Our attitudes of faith! The way we react in front of the circumstances.

“But Daniel purposed in his heart that he would not defile himself with the portion of the king’s delicacies, nor with the wine which he drank; therefore he requested of the chief of the eunuchs that he might not defile himself. Now God had brought Daniel into the favor and goodwill of the chief of the eunuchs.” (Dn.1: 8,9).

If as a son or father you see yourself in the midst of “injustice”, problems or difficulties, in the family, academically or professionally, take a look in what circumstances Daniel’s life was in:

– He was taken captive even as a teenager; removed from his parent’s home, from his beloved city, Jerusalem;

– He was stolen, and the vessels of the house of God were given to the temples of pagan gods;

– His name was changed to a name that gives reference of praise to other gods;

– He was ‘forced’ to eat contaminated food, offered to gods.

But everything that was done to him did not seize him, destroy or make him blaspheme. At no time was there any lamenting from his part. On the contrary, his interior, very firm in the promises of God, was the absolute safety to act out the genuine faith.

The fear and trust in God was confirmed by attitudes, because even with his name changed, he possessed the biggest Name inside!

Of course, he knew this would never influence him.

Sometimes someone gives us a ‘nickname’; a situation with third parties saddens or influences us. And we stall; we forget that our inner self is what should be well established.

Daniel was God-fearing and audacious to face a direct order from the king, using the supernatural power of his faith.

With his attitude, God allowed him to obtain mercy and understanding from the part of the chief of the eunuchs.
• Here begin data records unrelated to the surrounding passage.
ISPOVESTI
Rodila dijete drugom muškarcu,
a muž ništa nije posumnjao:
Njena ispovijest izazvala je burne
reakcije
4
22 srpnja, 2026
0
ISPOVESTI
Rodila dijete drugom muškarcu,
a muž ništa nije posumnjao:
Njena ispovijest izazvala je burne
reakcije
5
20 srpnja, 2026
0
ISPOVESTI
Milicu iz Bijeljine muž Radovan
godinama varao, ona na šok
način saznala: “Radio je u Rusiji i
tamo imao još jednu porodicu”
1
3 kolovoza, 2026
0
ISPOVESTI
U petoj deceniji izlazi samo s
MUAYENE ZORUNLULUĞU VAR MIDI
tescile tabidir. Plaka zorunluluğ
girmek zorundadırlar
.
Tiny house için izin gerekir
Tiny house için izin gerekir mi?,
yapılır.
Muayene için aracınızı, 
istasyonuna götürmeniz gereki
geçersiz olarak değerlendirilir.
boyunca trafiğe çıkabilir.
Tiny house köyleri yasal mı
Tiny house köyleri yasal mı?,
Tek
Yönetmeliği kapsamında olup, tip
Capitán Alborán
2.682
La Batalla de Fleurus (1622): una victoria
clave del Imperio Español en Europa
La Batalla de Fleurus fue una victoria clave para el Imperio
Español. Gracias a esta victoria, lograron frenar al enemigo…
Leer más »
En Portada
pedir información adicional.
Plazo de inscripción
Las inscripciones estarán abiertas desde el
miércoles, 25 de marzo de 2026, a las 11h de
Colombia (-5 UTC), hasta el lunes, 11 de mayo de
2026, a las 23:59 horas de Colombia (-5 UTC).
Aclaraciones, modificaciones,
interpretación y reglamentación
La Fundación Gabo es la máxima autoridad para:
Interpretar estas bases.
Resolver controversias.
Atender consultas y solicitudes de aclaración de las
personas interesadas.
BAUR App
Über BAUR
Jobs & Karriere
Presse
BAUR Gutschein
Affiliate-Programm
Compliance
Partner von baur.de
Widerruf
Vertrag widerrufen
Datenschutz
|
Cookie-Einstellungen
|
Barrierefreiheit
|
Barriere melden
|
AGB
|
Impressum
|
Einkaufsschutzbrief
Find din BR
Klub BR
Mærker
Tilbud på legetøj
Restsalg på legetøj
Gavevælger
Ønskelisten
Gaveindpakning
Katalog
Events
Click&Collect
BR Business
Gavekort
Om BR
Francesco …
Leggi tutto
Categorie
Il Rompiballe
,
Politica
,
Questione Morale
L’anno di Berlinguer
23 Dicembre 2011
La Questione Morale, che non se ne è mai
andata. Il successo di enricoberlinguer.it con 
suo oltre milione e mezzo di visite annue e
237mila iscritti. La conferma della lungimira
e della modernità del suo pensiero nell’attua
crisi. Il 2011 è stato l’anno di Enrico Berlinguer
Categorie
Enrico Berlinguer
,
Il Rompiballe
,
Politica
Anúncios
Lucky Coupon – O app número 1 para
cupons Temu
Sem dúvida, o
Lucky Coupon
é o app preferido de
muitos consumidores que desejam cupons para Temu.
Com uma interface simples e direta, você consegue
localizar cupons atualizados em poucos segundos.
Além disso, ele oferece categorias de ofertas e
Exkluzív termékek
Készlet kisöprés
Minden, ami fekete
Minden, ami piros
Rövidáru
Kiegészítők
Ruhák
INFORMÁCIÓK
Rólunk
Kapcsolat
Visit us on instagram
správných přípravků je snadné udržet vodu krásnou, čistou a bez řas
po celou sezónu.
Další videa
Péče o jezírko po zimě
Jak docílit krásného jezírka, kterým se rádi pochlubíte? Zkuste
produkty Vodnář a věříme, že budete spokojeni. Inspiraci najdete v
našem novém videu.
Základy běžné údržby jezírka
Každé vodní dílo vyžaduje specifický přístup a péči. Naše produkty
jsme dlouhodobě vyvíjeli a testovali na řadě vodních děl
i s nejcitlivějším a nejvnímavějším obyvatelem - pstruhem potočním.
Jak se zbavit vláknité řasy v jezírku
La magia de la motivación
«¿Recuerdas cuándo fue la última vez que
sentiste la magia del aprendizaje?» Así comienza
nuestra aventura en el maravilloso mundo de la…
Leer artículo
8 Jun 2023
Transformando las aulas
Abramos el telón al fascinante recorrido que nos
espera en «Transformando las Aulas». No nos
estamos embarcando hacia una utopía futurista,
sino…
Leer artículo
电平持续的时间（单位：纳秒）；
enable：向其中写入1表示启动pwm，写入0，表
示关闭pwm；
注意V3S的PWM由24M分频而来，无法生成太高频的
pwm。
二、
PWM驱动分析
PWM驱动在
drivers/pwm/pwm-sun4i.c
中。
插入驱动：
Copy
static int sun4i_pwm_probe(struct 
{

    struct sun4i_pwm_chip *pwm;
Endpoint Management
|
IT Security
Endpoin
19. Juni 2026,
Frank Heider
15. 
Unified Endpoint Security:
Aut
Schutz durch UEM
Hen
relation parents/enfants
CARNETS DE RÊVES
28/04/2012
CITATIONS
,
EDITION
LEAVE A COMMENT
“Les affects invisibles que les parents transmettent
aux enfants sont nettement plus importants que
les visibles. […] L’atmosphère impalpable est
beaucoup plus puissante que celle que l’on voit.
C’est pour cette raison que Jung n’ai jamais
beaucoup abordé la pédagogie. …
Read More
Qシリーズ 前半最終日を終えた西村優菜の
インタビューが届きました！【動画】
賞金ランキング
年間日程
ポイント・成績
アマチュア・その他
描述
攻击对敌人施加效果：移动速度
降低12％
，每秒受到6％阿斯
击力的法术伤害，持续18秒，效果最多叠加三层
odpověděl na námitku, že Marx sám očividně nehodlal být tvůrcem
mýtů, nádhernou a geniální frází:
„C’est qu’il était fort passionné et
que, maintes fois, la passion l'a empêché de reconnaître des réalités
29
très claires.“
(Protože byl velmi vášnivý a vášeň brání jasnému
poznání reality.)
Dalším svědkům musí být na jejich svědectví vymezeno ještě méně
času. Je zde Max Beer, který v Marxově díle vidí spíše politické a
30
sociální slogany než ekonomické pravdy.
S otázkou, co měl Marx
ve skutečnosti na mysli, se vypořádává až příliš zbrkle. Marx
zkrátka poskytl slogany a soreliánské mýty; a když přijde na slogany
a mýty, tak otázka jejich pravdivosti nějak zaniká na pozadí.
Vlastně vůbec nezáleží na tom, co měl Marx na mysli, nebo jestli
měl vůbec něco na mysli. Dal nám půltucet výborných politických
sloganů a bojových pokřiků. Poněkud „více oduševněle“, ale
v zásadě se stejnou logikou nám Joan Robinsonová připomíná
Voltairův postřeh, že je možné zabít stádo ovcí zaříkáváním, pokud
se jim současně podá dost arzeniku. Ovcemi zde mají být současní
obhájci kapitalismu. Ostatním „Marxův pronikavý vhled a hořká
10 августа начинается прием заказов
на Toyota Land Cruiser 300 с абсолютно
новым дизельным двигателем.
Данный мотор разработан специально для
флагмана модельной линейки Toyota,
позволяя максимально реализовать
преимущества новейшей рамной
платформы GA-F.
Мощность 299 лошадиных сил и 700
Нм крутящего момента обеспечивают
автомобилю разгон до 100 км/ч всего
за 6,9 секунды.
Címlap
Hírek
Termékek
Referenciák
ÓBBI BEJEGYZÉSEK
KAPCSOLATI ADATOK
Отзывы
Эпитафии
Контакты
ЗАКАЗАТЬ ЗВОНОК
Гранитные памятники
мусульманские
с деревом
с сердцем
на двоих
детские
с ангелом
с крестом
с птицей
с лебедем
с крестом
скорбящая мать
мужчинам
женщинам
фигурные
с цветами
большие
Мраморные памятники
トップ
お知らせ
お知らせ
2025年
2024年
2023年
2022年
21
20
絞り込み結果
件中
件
And even influenced his companions, with his attitude.

Many times we don’t allow ourselves to use the faith at the right moment. When we need it the most, we give in, we question, we doubt. We submit ourselves to the yoke of the emotional “faith” through thoughts, words, and reactions. Like this, little we will positively influence others.

Like Daniel and his companions, there should be a distinguished consolidated faith in us; fearless, really submitting ourselves to the teachings of our instructors, parents and “teachers.” And this can only be perceived during trial times. There is no way to prove it otherwise.

Could it be that in trial times, we give up or put into practice what we have learned?